WORK TO COMPLETE:
Out of the data below, copy every line with the string "天文薄明".

GIVEN DATA:
<<<<
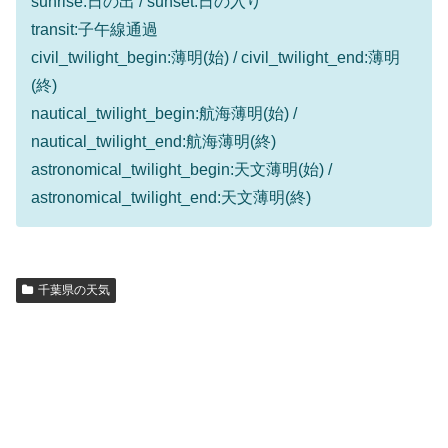
sunrise:日の出 / sunset:日の入り
transit:子午線通過
civil_twilight_begin:薄明(始) / civil_twilight_end:薄明
(終)
nautical_twilight_begin:航海薄明(始) /
nautical_twilight_end:航海薄明(終)
astronomical_twilight_begin:天文薄明(始) /
astronomical_twilight_end:天文薄明(終)
千葉県の天気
>>>>
FINISHED TASK:
astronomical_twilight_begin:天文薄明(始) /
astronomical_twilight_end:天文薄明(終)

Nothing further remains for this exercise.